Appliquée aux dates de l’espèce, cette règle conduit à écarter la prescription, la saisine étant intervenue dans le délai biennal courant du terme. La solution confirme une orientation jurisprudentielle pragmatique, qui sécurise le droit d’agir lorsque la contestation vise la justification même du recours au contrat à durée déterminée.
B. Les effets financiers: indemnités, barème légal et indemnité de précarité
La requalification acquis, l’arrêt ordonne l’indemnité de requalification, l’indemnité compensatrice de préavis et les congés afférents, ainsi que l’indemnité légale de licenciement. Il rappelle utilement que «il est constant que lorsque le salarié obtient la requalification de son CDD en CDI, l’indemnité de précarité qu’il a perçue avant cette requalification lui reste acquise (Cass. soc., 30 mars 2005, no 03-42.667 ; Cass. soc., 16 sept. 2009, no 07-42.872).» L’employeur ne peut donc l’imputer sur les sommes allouées au titre de la rupture.

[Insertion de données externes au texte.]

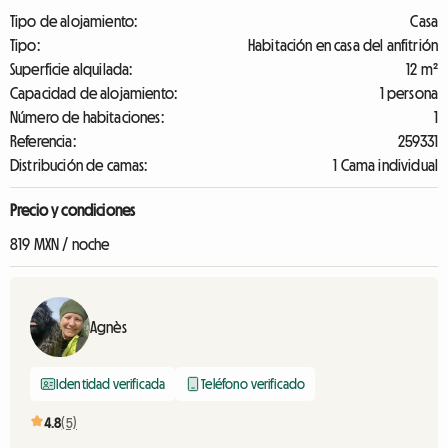
Tipo de alojamiento:
Casa
Tipo:
Habitación en casa del anfitrión
Superficie alquilada:
12 m²
Capacidad de alojamiento:
1 persona
Número de habitaciones:
1
Referencia:
259331
Distribución de camas:
1 Cama individual
Precio y condiciones
819 MXN / noche
Agnès
Identidad verificada
Teléfono verificado
4.8
(5)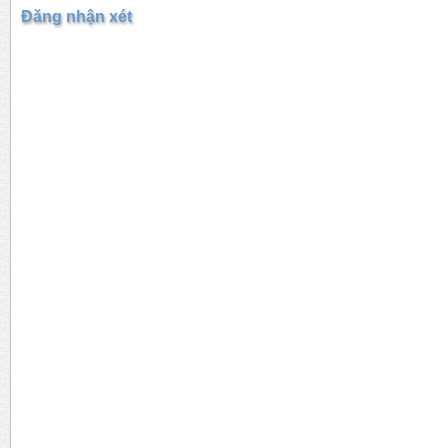
Đăng nhận xét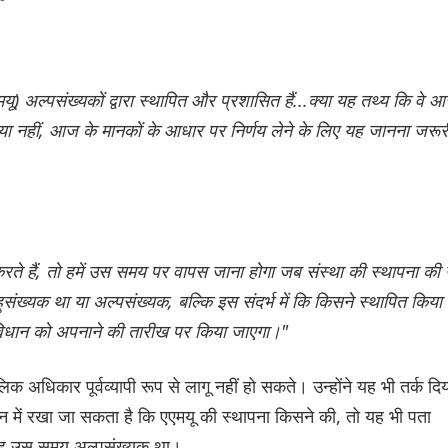
) अल्पसंख्यकों द्वारा स्थापित और प्रशासित हैं...क्या यह तथ्य कि वे 
 थे या नहीं, आज के मानकों के आधार पर निर्णय लेने के लिए यह जानना जरूर
रते हैं, तो हमें उस समय पर वापस जाना होगा जब संस्था की स्थापना की
संख्यक था या अल्पसंख्यक, बल्कि इस संदर्भ में कि किसने स्थापित किया 
विधान को अपनाने की तारीख पर किया जाएगा।"
लिक अधिकार पूर्वव्यापी रूप से लागू नहीं हो सकते। उन्होंने यह भी तर्क दि
न में रखा जा सकता है कि एएमयू की स्थापना किसने की, तो यह भी पता
समूह उस समय अल्पसंख्यक था।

S’agissant des dommages-intérêts pour licenciement sans cause réelle et sérieuse, la cour retient le barème d’indemnisation. Elle énonce que «le barème d’indemnisation du salarié licencié sans cause réelle et sérieuse n’est pas contraire à l’article 10 de la convention nº158 de l’OIT, le juge français ne peut écarter, même au cas par cas, l’application dudit barème au regard de cette convention internationale et la loi française peut faire l’objet d’un contrôle de conformité à l’article 24 de la charge sociale européenne, qui n’est pas d’effet direct. Dès lors, le texte doit être appliqué.» La réparation est donc encadrée par les planchers et plafonds, calibrée au regard d’une ancienneté inférieure à un an et d’un effectif réduit.

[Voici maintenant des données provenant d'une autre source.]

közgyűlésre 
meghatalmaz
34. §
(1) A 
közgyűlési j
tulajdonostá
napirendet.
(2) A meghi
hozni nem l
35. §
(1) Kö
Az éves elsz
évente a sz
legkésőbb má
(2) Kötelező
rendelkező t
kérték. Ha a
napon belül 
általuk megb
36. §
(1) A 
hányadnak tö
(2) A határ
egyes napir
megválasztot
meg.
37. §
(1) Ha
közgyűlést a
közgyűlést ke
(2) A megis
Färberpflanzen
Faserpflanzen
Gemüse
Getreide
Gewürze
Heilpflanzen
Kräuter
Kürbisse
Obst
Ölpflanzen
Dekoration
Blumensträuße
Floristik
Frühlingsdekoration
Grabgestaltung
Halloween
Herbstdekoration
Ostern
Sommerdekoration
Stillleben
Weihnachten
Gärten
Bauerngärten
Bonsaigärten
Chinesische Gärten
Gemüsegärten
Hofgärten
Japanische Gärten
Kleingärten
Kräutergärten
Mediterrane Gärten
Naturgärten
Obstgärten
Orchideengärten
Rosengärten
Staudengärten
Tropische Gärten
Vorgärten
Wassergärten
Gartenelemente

La décision articule ainsi un contrôle exigeant du motif de surcroît d’activité avec une application ferme des règles de prescription et du barème légal. Elle rappelle enfin que la coopération institutionnelle, si utile soit-elle, ne dispense jamais de prouver un besoin temporaire et précisément daté lorsqu’un contrat à durée déterminée est mobilisé.